Justiça do Acre mantém prisão de mecânico suspeito de homicídio por roubo de televisão
A Justiça do Acre negou o pedido de anulação da prisão preventiva do mecânico Roni Cley de Souza Figueiredo, de 48 anos, suspeito de matar Alan Victor da Silva, de 30 anos, em 6 de janeiro deste ano. O crime ocorreu no Canal da Maternidade, em Rio Branco, e foi motivado pela suspeita de que a vítima teria roubado uma televisão.
Detalhes do crime e prisão em flagrante
Conforme o processo, Alan Victor da Silva caminhava no local quando foi abordado. Ele foi atingido por dois disparos, um no pescoço e outro nas costas, ficando gravemente ferido. A vítima recebeu os primeiros atendimentos no local e foi levada pelo Serviço de Atendimento Móvel de Urgência (Samu) ao Pronto Socorro da capital, onde acabou morrendo menos de 24 horas após o ataque.

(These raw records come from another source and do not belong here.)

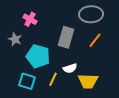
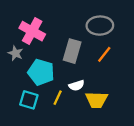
pink cross: (30, 19) -> (32, 31), size x1.6

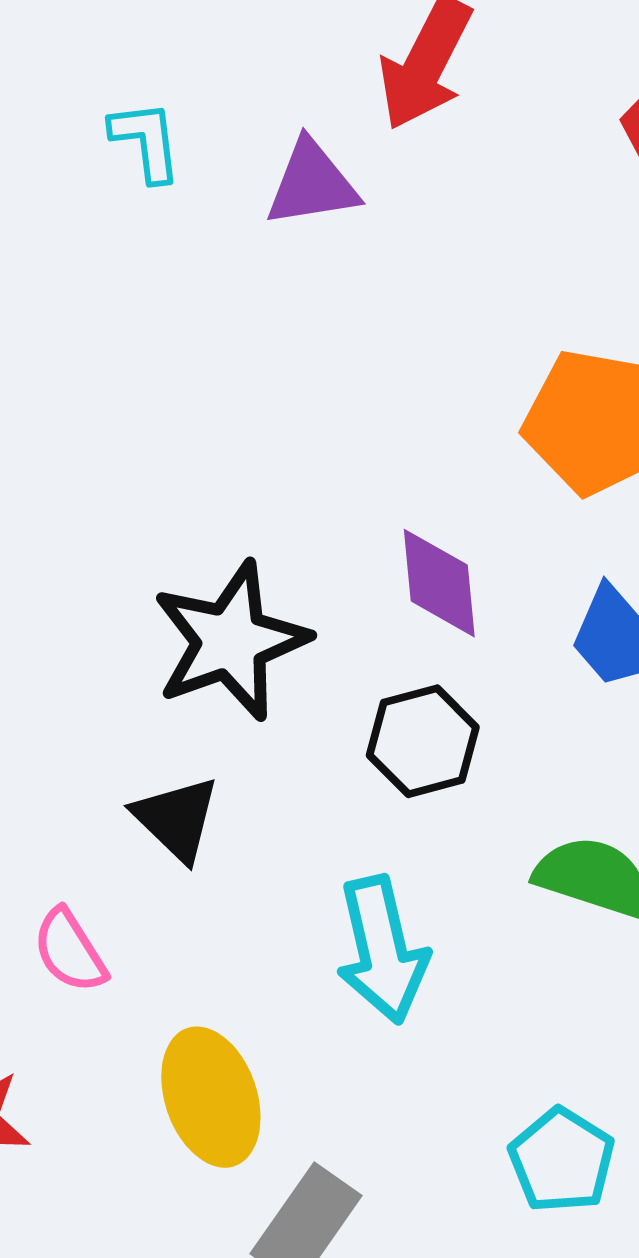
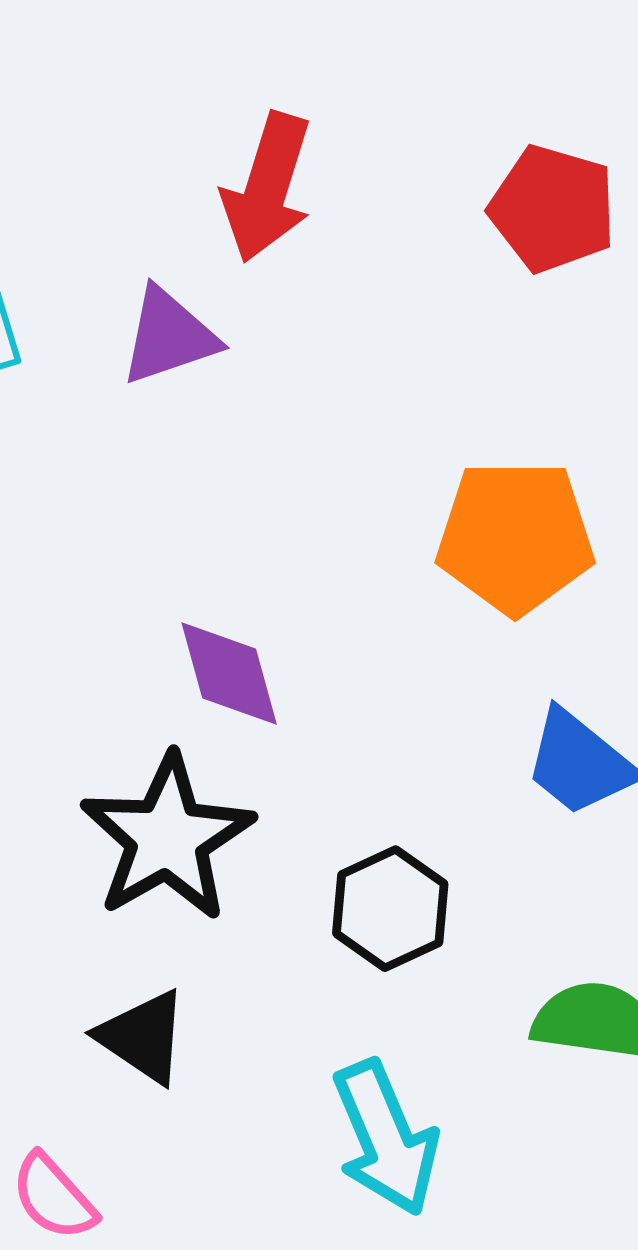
purple diamond: (439, 583) -> (229, 674), moved

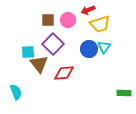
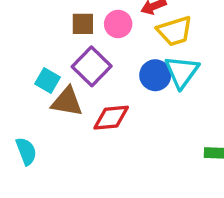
cyan triangle: (104, 47) -> (182, 72), size x1.5
cyan square: (28, 52) -> (47, 81), turned 32
brown triangle: (39, 64) -> (67, 102), turned -42

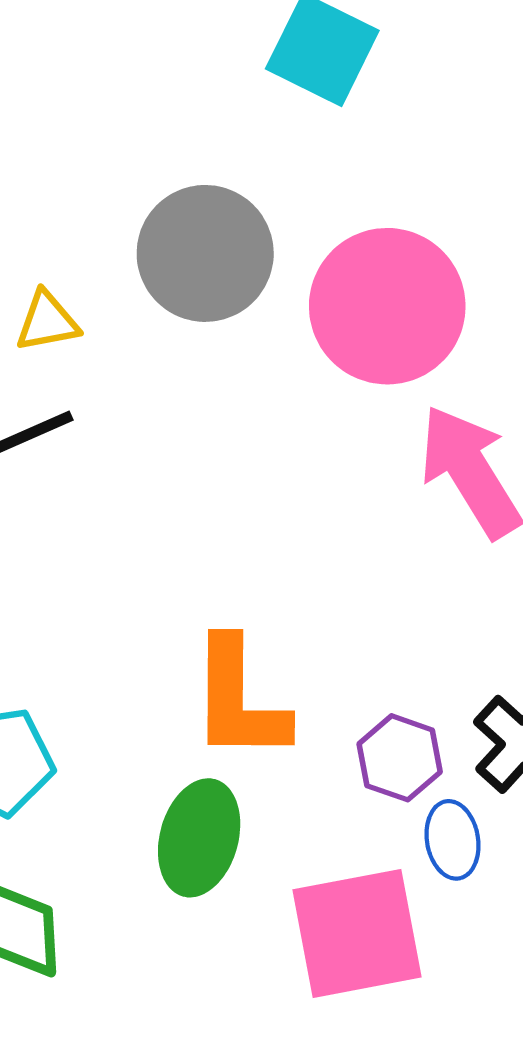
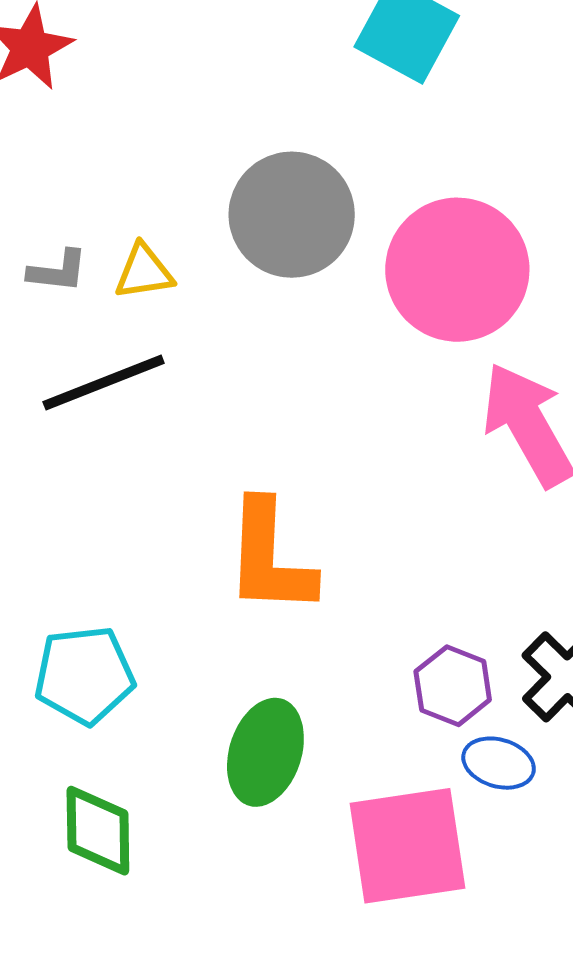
orange L-shape: (239, 700) -> (270, 558), moved
blue ellipse: (452, 840) -> (499, 763), turned -66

Roni Cley foi preso em flagrante no mesmo dia do crime e está detido no Complexo Penitenciário Francisco de Oliveira Conde. Durante o interrogatório, ele confessou a participação no crime. O segundo suspeito, Acir Thomas, responde ao processo em liberdade, visto que, segundo a decisão judicial, é proprietário de uma oficina mecânica, local onde poderá ser encontrado para novos interrogatórios.
Argumentos da defesa e decisão judicial
A defesa de Roni alegou que o suspeito é réu primário, pai de dois filhos menores de idade e possui deficiência visual em um dos olhos, o que demandaria cuidados especiais. Com base nisso, o advogado pediu a fixação de medidas cautelares ao invés da manutenção da prisão.
No entanto, o juiz Fábio Alexandre Costa de Farias ressaltou em sua decisão que o fato de o suspeito ter filhos e ser deficiente não o autoriza a cometer crimes. O magistrado citou ainda que o delito aconteceu à luz do dia e próximo ao Terminal Urbano, um dos pontos mais movimentados da capital, o que demonstra risco à ordem pública.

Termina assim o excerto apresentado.